С тех пор, как основы классической механики были, таким образом, незыблемо обоснованы sub specie aeternitatis, прошло всего полвека. Земля и небо еще далеко не «прешли», а между тем появились удивительные тела, вроде радия, которые, не желая знать ни о каких категориях чистого рассудка, отказывают в повиновении закону неразрушимости материи. Мало того. Французский физик Ле Бон доказал экспериментально, что материя всех решительно тел нашего опыта непрерывно разлагается, превращаясь, быть может, в световой эфир, во всяком случае, в нечто, лишенное основного свойства «материи»: инерции, постоянной массы. Всякая материя, по выражению Ле Бона, «дематериализуется». Но вместе с тем падает и закон сохранения энергии, по крайней мере, в его классической форме: если то «нечто», которое образуется из материи при ее разложении, не обладает постоянной массой, то оно не может обладать и постоянной энергией, которая измеряется половиной произведения массы на квадрат скорости.
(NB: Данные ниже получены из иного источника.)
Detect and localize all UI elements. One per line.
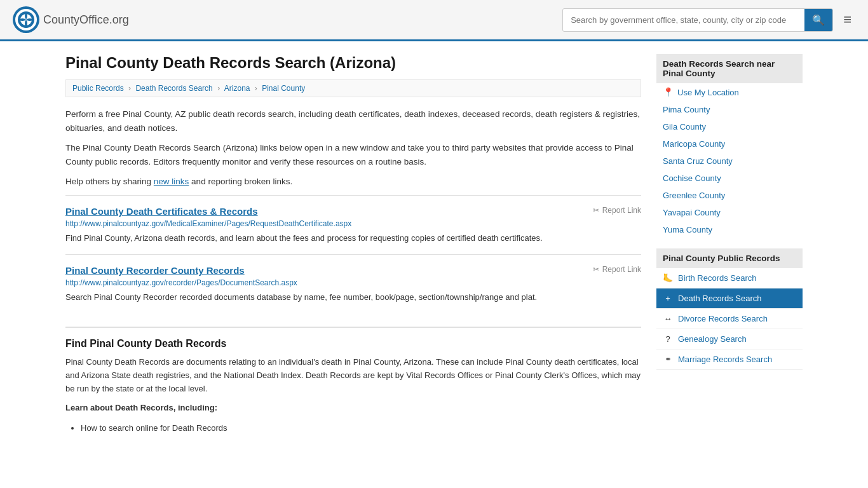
page-container: Pinal County Death Records Search (Arizo… [53, 41, 815, 448]
result-url-1[interactable]: http://www.pinalcountyaz.gov/MedicalExam… [65, 219, 641, 228]
site-header: CountyOffice.org 🔍 ≡ [0, 0, 868, 41]
location-icon: 📍 [663, 87, 674, 97]
sidebar-county-maricopa[interactable]: Maricopa County [656, 135, 803, 152]
bullet-item-1: How to search online for Death Records [81, 421, 641, 435]
sidebar-county-yuma[interactable]: Yuma County [656, 221, 803, 238]
menu-icon[interactable]: ≡ [839, 8, 855, 32]
sidebar-county-cochise[interactable]: Cochise County [656, 170, 803, 187]
breadcrumb-public-records[interactable]: Public Records [72, 84, 124, 93]
sidebar: Death Records Search near Pinal County 📍… [656, 54, 803, 435]
logo-text: CountyOffice.org [43, 13, 129, 27]
sidebar-public-records-title: Pinal County Public Records [656, 248, 803, 268]
result-title-2[interactable]: Pinal County Recorder County Records [65, 265, 245, 276]
breadcrumb-pinal-county[interactable]: Pinal County [262, 84, 305, 93]
find-section-heading: Find Pinal County Death Records [65, 327, 641, 349]
find-section-body: Pinal County Death Records are documents… [65, 356, 641, 395]
find-section-bullets: How to search online for Death Records [81, 421, 641, 435]
divorce-records-icon: ↔ [663, 314, 673, 323]
sidebar-county-gila[interactable]: Gila County [656, 118, 803, 135]
result-desc-2: Search Pinal County Recorder recorded do… [65, 291, 641, 304]
birth-records-icon: 🦶 [663, 273, 673, 283]
main-content: Pinal County Death Records Search (Arizo… [65, 54, 641, 435]
logo-icon [13, 6, 39, 33]
new-links[interactable]: new links [154, 177, 189, 186]
sidebar-public-records-section: Pinal County Public Records 🦶 Birth Reco… [656, 248, 803, 370]
sidebar-nearby-title: Death Records Search near Pinal County [656, 54, 803, 83]
sidebar-county-santa-cruz[interactable]: Santa Cruz County [656, 152, 803, 170]
header-right: 🔍 ≡ [562, 8, 855, 32]
result-url-2[interactable]: http://www.pinalcountyaz.gov/recorder/Pa… [65, 278, 641, 287]
sidebar-nav-genealogy[interactable]: ? Genealogy Search [656, 329, 803, 349]
breadcrumb-arizona[interactable]: Arizona [224, 84, 250, 93]
description-2: The Pinal County Death Records Search (A… [65, 141, 641, 168]
sidebar-county-greenlee[interactable]: Greenlee County [656, 187, 803, 204]
breadcrumb: Public Records › Death Records Search › … [65, 79, 641, 97]
genealogy-icon: ? [663, 334, 673, 344]
logo[interactable]: CountyOffice.org [13, 6, 129, 33]
description-3: Help others by sharing new links and rep… [65, 175, 641, 189]
breadcrumb-death-records[interactable]: Death Records Search [135, 84, 212, 93]
result-title-1[interactable]: Pinal County Death Certificates & Record… [65, 206, 258, 217]
report-link-2[interactable]: ✂ Report Link [593, 265, 641, 274]
result-card-1: Pinal County Death Certificates & Record… [65, 195, 641, 255]
result-card-2: Pinal County Recorder County Records ✂ R… [65, 254, 641, 314]
search-bar: 🔍 [562, 8, 833, 32]
sidebar-nearby-section: Death Records Search near Pinal County 📍… [656, 54, 803, 238]
sidebar-nav-divorce-records[interactable]: ↔ Divorce Records Search [656, 309, 803, 329]
search-button[interactable]: 🔍 [804, 9, 832, 31]
report-link-1[interactable]: ✂ Report Link [593, 206, 641, 215]
description-1: Perform a free Pinal County, AZ public d… [65, 107, 641, 135]
report-icon-2: ✂ [593, 265, 599, 274]
result-desc-1: Find Pinal County, Arizona death records… [65, 232, 641, 245]
find-section-bold-label: Learn about Death Records, including: [65, 402, 641, 415]
sidebar-nav-death-records[interactable]: + Death Records Search [656, 288, 803, 309]
sidebar-county-yavapai[interactable]: Yavapai County [656, 204, 803, 221]
report-icon-1: ✂ [593, 206, 599, 215]
sidebar-nav-marriage-records[interactable]: ⚭ Marriage Records Search [656, 349, 803, 370]
marriage-records-icon: ⚭ [663, 355, 673, 364]
search-input[interactable] [563, 10, 804, 30]
page-title: Pinal County Death Records Search (Arizo… [65, 54, 641, 72]
sidebar-use-my-location[interactable]: 📍 Use My Location [656, 83, 803, 101]
sidebar-nav-birth-records[interactable]: 🦶 Birth Records Search [656, 268, 803, 288]
sidebar-county-pima[interactable]: Pima County [656, 101, 803, 118]
death-records-icon: + [663, 294, 673, 303]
Гносеология пока совершенно игнорирует работы Ле Бона – как игнорирует она современную философию математики (т. е. «логистику»[12]), в корне подрывающую кантовское учение о «синтетических суждениях a priori». Солидные ученые-специалисты относятся к разрушителю постоянства энергии – Ле Бону – почти так же, как их деды относились к основателю этого принципа, Майеру, т. е. не говорят ни да, ни нет, и стараются вообще по возможности о его выводах не думать.
Перспективы, открываемые работами Ле Бона, колоссальны. Вот некоторые из них. «Дематериализация» заставляет думать, что возможен и обратный процесс – «материализация», создание химических элементов из общей им всем эфирной праматери, а если так, возможен и процесс превращения одного элемента в другой. Далее: искусство усиливать процесс дематериализации обещает отдать в распоряжение человека практически безграничные запасы даровой энергии. Из тех трех основных задач, над которыми бились когда-то алхимики – открытие философского камня, perpetuum mobile и жизненного эликсира, – две первые становятся научными[13] на том пути, который намечен Ле Боном.
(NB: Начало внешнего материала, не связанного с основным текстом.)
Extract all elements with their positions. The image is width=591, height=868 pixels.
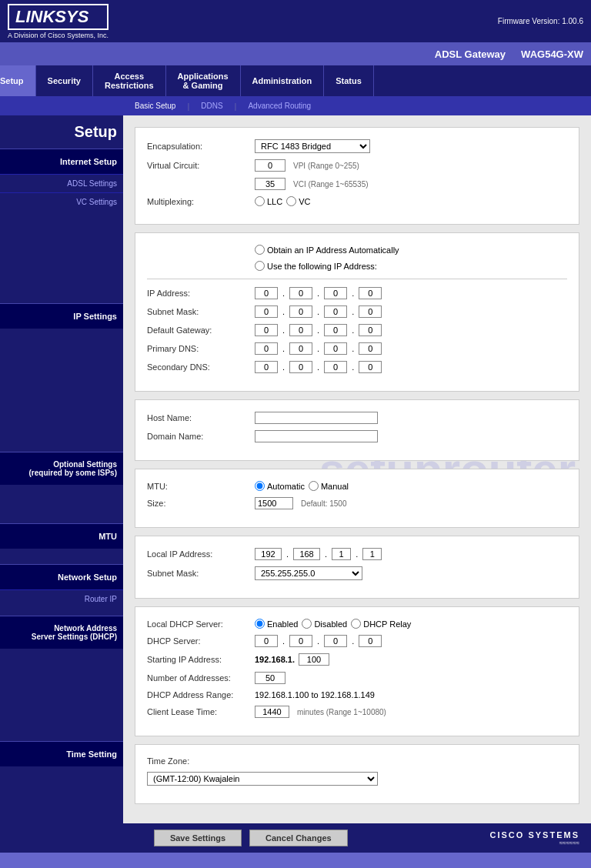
virtual-circuit-label: Virtual Circuit: <box>147 161 255 170</box>
domain-name-row: Domain Name: <box>147 430 567 442</box>
tab-applications-gaming[interactable]: Applications& Gaming <box>166 65 241 96</box>
ip-octet-2[interactable] <box>289 287 312 299</box>
local-ip-octet-4[interactable] <box>362 548 382 560</box>
dhcp-relay-radio[interactable] <box>351 619 361 629</box>
sidebar-section-dhcp: Network AddressServer Settings (DHCP) <box>0 616 123 649</box>
dhcp-server-ip-label: DHCP Server: <box>147 636 255 646</box>
dhcp-srv-octet-1[interactable] <box>255 635 278 647</box>
sub-nav-advanced-routing[interactable]: Advanced Routing <box>236 102 322 110</box>
vpi-input[interactable] <box>255 159 285 172</box>
mtu-auto-label: Automatic <box>255 481 305 491</box>
sidebar-item-adsl-settings[interactable]: ADSL Settings <box>0 174 123 192</box>
dhcp-server-ip-row: DHCP Server: . . . <box>147 635 567 647</box>
auto-ip-label: Obtain an IP Address Automatically <box>255 245 399 255</box>
pdns-octet-1[interactable] <box>255 342 278 355</box>
sidebar-section-internet-setup: Internet Setup <box>0 149 123 174</box>
sidebar: Setup Internet Setup ADSL Settings VC Se… <box>0 115 123 823</box>
starting-ip-prefix: 192.168.1. <box>255 655 295 664</box>
gw-octet-1[interactable] <box>255 324 278 336</box>
ip-address-label: IP Address: <box>147 289 255 298</box>
num-addresses-input[interactable] <box>255 672 285 684</box>
virtual-circuit-value: VPI (Range 0~255) <box>255 159 359 172</box>
tab-administration[interactable]: Administration <box>241 65 325 96</box>
manual-ip-label: Use the following IP Address: <box>255 261 377 271</box>
save-settings-button[interactable]: Save Settings <box>154 830 242 846</box>
vpi-hint: VPI (Range 0~255) <box>293 162 359 170</box>
vci-input[interactable] <box>255 178 285 190</box>
tab-access-restrictions[interactable]: AccessRestrictions <box>93 65 166 96</box>
subnet-octet-2[interactable] <box>289 305 312 318</box>
domain-name-input[interactable] <box>255 430 378 442</box>
local-ip-label: Local IP Address: <box>147 549 255 559</box>
local-subnet-select[interactable]: 255.255.255.0 255.255.0.0 255.0.0.0 <box>255 566 362 580</box>
subnet-octet-1[interactable] <box>255 305 278 318</box>
sdns-octet-1[interactable] <box>255 361 278 373</box>
auto-ip-radio[interactable] <box>255 245 265 255</box>
ip-octet-3[interactable] <box>324 287 347 299</box>
lease-time-hint: minutes (Range 1~10080) <box>297 708 386 716</box>
pdns-octet-4[interactable] <box>359 342 382 355</box>
gateway-value: . . . <box>255 324 382 336</box>
virtual-circuit-row: Virtual Circuit: VPI (Range 0~255) <box>147 159 567 172</box>
local-ip-octet-3[interactable] <box>332 548 351 560</box>
subnet-octet-4[interactable] <box>359 305 382 318</box>
lease-time-label: Client Lease Time: <box>147 707 255 716</box>
multiplexing-llc-radio[interactable] <box>255 196 265 206</box>
multiplexing-row: Multiplexing: LLC VC <box>147 196 567 206</box>
lease-time-input[interactable] <box>255 706 289 718</box>
footer: Save Settings Cancel Changes CISCO SYSTE… <box>0 823 591 853</box>
gw-octet-4[interactable] <box>359 324 382 336</box>
manual-ip-radio[interactable] <box>255 261 265 271</box>
sdns-octet-4[interactable] <box>359 361 382 373</box>
dhcp-disabled-radio[interactable] <box>302 619 312 629</box>
dhcp-srv-octet-3[interactable] <box>324 635 347 647</box>
mtu-size-input[interactable] <box>255 497 293 509</box>
footer-buttons: Save Settings Cancel Changes <box>12 830 490 846</box>
pdns-octet-2[interactable] <box>289 342 312 355</box>
linksys-logo: LINKSYS <box>8 4 109 30</box>
dhcp-range-value: 192.168.1.100 to 192.168.1.149 <box>255 690 375 699</box>
dhcp-server-row: Local DHCP Server: Enabled Disabled DHCP… <box>147 619 567 629</box>
sdns-octet-2[interactable] <box>289 361 312 373</box>
gw-octet-3[interactable] <box>324 324 347 336</box>
mtu-auto-radio[interactable] <box>255 481 265 491</box>
dhcp-srv-octet-4[interactable] <box>359 635 382 647</box>
primary-dns-label: Primary DNS: <box>147 344 255 353</box>
tab-setup[interactable]: Setup <box>0 65 36 96</box>
subnet-mask-row: Subnet Mask: . . . <box>147 305 567 318</box>
ip-address-row: IP Address: . . . <box>147 287 567 299</box>
tab-status[interactable]: Status <box>324 65 374 96</box>
local-ip-octet-2[interactable] <box>293 548 320 560</box>
timezone-label: Time Zone: <box>147 756 255 766</box>
sidebar-section-ip-settings: IP Settings <box>0 303 123 329</box>
ip-octet-4[interactable] <box>359 287 382 299</box>
dhcp-srv-octet-2[interactable] <box>289 635 312 647</box>
tab-security[interactable]: Security <box>36 65 93 96</box>
sdns-octet-3[interactable] <box>324 361 347 373</box>
gw-octet-2[interactable] <box>289 324 312 336</box>
secondary-dns-label: Secondary DNS: <box>147 362 255 372</box>
multiplexing-vc-radio[interactable] <box>286 196 296 206</box>
secondary-dns-value: . . . <box>255 361 382 373</box>
encapsulation-select[interactable]: RFC 1483 Bridged RFC 1483 Routed PPPoE P… <box>255 139 370 153</box>
starting-ip-input[interactable] <box>299 653 329 666</box>
sidebar-item-vc-settings[interactable]: VC Settings <box>0 192 123 211</box>
num-addresses-label: Number of Addresses: <box>147 673 255 683</box>
host-name-input[interactable] <box>255 412 378 424</box>
cancel-changes-button[interactable]: Cancel Changes <box>249 830 348 846</box>
mtu-manual-radio[interactable] <box>309 481 319 491</box>
multiplexing-label: Multiplexing: <box>147 197 255 206</box>
pdns-octet-3[interactable] <box>324 342 347 355</box>
content-area: setuprouter Encapsulation: RFC 1483 Brid… <box>123 115 591 823</box>
sub-nav-ddns[interactable]: DDNS <box>189 102 234 110</box>
sub-nav-basic-setup[interactable]: Basic Setup <box>123 102 187 110</box>
product-model: WAG54G-XW <box>521 48 583 60</box>
subnet-octet-3[interactable] <box>324 305 347 318</box>
ip-octet-1[interactable] <box>255 287 278 299</box>
sidebar-item-router-ip[interactable]: Router IP <box>0 589 123 608</box>
secondary-dns-row: Secondary DNS: . . . <box>147 361 567 373</box>
encapsulation-row: Encapsulation: RFC 1483 Bridged RFC 1483… <box>147 139 567 153</box>
timezone-select[interactable]: (GMT-12:00) Kwajalein <box>147 772 378 786</box>
dhcp-enabled-radio[interactable] <box>255 619 265 629</box>
local-ip-octet-1[interactable] <box>255 548 282 560</box>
Но разве эмпирические перспективы, как бы обширны они ни были, могут вознаградить истинного солидного мужа науки за потерю той абсолютной гармонии, которая царствовала до сих пор в его области? Когда-то еще удастся вполне овладеть этими новыми, могучими и непокорными силами и уложить их в такие изящные, законченные, неподвижные формулы, в которых покоится классическая механика! А пока какой-то неопределенный хаос, ряд неуверенных гипотез, жалкое шатание мысли. И ученый приступает к новым открытиям не только с критическою осторожностью, всегда необходимой, но и с явным недоброжелательством; втайне он лелеет надежду, что все эти неприятные новшества окажутся недоразумением и пустяком, что ему не придется ломать самые основы своего миросозерцания, которые он привык считать абсолютной истиной.
Бесчисленны и многообразны проявления психологии «конца» в области познания. Одним из наиболее ярких образчиков этой психологии является стремление априори наметить границы науки. Между тем, если есть какие-либо «априорные» предпосылки научного исследования, то невозможность априори определить границы познания – самая очевидная из них. Нет и не может быть принципиально неразрешимых для науки проблем. Неразрешимы только неправильно заданные, внутренне противоречивые проблемы. Но внутреннее противоречие нельзя и представить себе как задачу, подлежащую решению: достаточно вскрыть противоречие, лежащее в основе неправильно заданного вопроса, для того чтобы он тотчас же перестал быть вопросом и превратился в бессмысленный набор слов.